■ WHAT YOU ARE ASKED TO DO ■
Please write out, exactly as they appear, the line containing "Segment right heart atrium." and every line after it to the end of the records, and nothing more.

■ DATA FOR REVIEW ■

---

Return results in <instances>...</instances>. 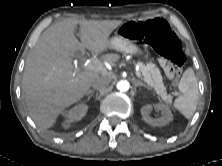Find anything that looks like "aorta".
Listing matches in <instances>:
<instances>
[{"label":"aorta","mask_w":222,"mask_h":166,"mask_svg":"<svg viewBox=\"0 0 222 166\" xmlns=\"http://www.w3.org/2000/svg\"><path fill=\"white\" fill-rule=\"evenodd\" d=\"M130 88V84L127 80H121L117 83V89L121 92H126Z\"/></svg>","instance_id":"aorta-1"}]
</instances>
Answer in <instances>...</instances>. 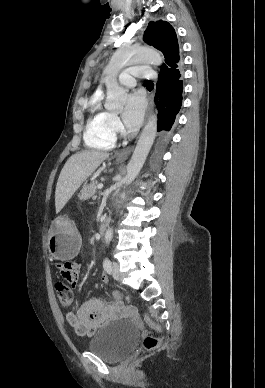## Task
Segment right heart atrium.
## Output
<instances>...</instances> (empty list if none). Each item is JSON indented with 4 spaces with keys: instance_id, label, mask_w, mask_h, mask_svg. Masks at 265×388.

---

■ WRITTEN SOLUTION ■
Segment right heart atrium.
## Output
<instances>...</instances> (empty list if none). Each item is JSON indented with 4 spaces with keys: instance_id, label, mask_w, mask_h, mask_svg. Masks at 265×388.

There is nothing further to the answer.